Over the last few months, Steve Cooper has stomped through Yamaha’s earlier back catalogue of machinery, showing the steep learning curve that the factory covered in those years…
Even if the factory had adopted the more logical format of horizontally split crankcases for the seminal 350cc YR1 in 1967 it had persisted with the more arcane vertically split setup for every commercial and privateer 250.
Someone, somewhere, at the Iwata HQ didn’t want to let go of what was a proven design but eventually the accountants had their way.
It was decreed the company would realign all of their two-stroke twins to utilise the horizontally split crankcase design that was now common to both of Yamaha’s main competitors, Kawasaki and Suzuki.
In a nutshell, the later style of engine was dramatically cheaper to cast, machine and build.
Planning teams and production schedulers met with the R&D boys to discuss how the 1970 model year two-strokes would proceed and, for arguably the first time in Yamaha’s export history, there was going to be a collective, company wide, corporate image.
Based around a pair of one dominant and one background colour, the so-called Europa look was evolved.

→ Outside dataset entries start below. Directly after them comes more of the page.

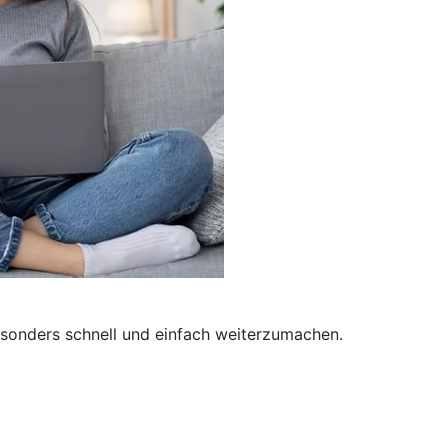
besonders schnell und einfach weiterzumachen.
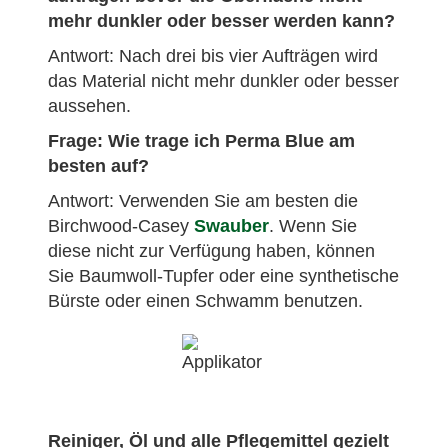
mehr dunkler oder besser werden kann?
Antwort: Nach drei bis vier Aufträgen wird
das Material nicht mehr dunkler oder besser
aussehen.
Frage: Wie trage ich Perma Blue am
besten auf?
Antwort: Verwenden Sie am besten die
Birchwood-Casey
Swauber
. Wenn Sie
diese nicht zur Verfügung haben, können
Sie Baumwoll-Tupfer oder eine synthetische
Bürste oder einen Schwamm benutzen.
Reiniger, Öl und alle Pflegemittel gezielt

The all-new 250s and 350s were among those chosen to be in the vanguard of the Europa launch and even before a single test ride had been arranged the pair were pronounced by dealers as being jaw-droppingly gorgeous.
The YDS7 250 arrived in a candy yellow and flat white paint scheme that was so totally and utterly bright, vibrant and fresh.
The YR5 350 was similarly stunning, utilising a vibrant purple, claret red or tangerine with the same flat white, depending upon where it was being sold.
At last Yamaha had managed to walk away from their historically ‘slightly staid, safe and gentlemanly’ aesthetics, carefully sidestepping the excesses of the late 1960s psychedelia to come up with a singularly unique image… and everything else was brand new as well.